Limited healthcare coverage may impede the collection of accurate data. When there is limited access to primary healthcare, health facilities are remote from population centers, have limited operating hours, or require relatively high out-of-pocket payments, patients may opt to visit alternative healthcare providers, such as pharmacies or local healers (e.g., in Mexico [40] and India [67], respectively). People may also prefer homecare [40], or homeopathic treatments [71], making it difficult to estimate dengue incidence accurately.

Paucity of data from the private sector

Few private facilities and practitioners submit information on dengue cases, leading to substantial under-reporting of dengue episodes. Few studies have addressed the limited or absent data from the private sector in a systematic way. Based on data from private laboratory tests, a Malaysian study [27], [28] estimated that the reporting rate in the private sector was about 17%, compared with 34% in the public sector. Further, a prospective cohort study in Morelos, Mexico, found that 17% of dengue episodes were treated in the private sector, none of which were reported to the national surveillance system [40]. While reporting rates depend on the specific country, there is substantial under-reporting of dengue from the private sector and inadequate understanding of patients' health-seeking behavior and private health service utilization in general.
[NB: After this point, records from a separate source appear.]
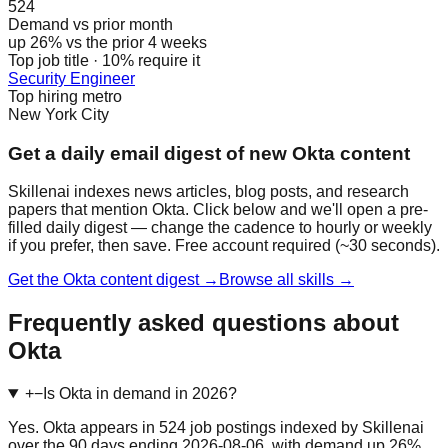
524
Demand vs prior month
up 26% vs the prior 4 weeks
Top job title · 10% require it
Security Engineer
Top hiring metro
New York City
Get a daily email digest of new Okta content
Skillenai indexes news articles, blog posts, and research
papers that mention Okta. Click below and we'll open a pre-
filled daily digest — change the cadence to hourly or weekly
if you prefer, then save. Free account required (~30 seconds).
Get the Okta content digest →
Browse all skills →
Frequently asked questions about
Okta
+
−
Is Okta in demand in 2026?
Yes. Okta appears in 524 job postings indexed by Skillenai
over the 90 days ending 2026-08-06, with demand up 26%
Underestimation of persistent symptoms

Current estimates of dengue burden commonly are based upon reporting of acute illnesses (1–7 days) and some studies extend further, totaling about 12 days [72]. However, recent studies in Singapore, Brazil, Peru, Sri Lanka, and Cuba suggest that dengue symptoms, usually including fatigue and depression, may affect some patient's quality of life for months [54], [73]–[78]. Economic and disease burden of dengue studies should at minimum include the febrile and convalescent phases of dengue, but ideally the overall duration of impaired quality of life [79]. If persistent symptoms of dengue are common, previous studies probably underestimate dengue burden by not including the full disease spectrum.

Variation in costing of dengue prevention and control

Few studies have examined the economic costs of dengue prevention and control activities comprehensively [12], [80]–[84]; and the methods are not standardized across studies. Costs of vector control have usually been estimated during dengue outbreaks [12], [81], [82], [84], except for a study in Puerto Rico [83], which examined dengue prevention and control costs across epidemic and non-epidemic years (2002–2007), or have focussed on targeted interventions, including community-based strategies, larviciding campaigns, and targeting productive breeding places [21]. Countries typically have a dengue prevention and control budget, but incur additional expenditures during disease outbreaks, which need to be acknowledged in economic burden studies.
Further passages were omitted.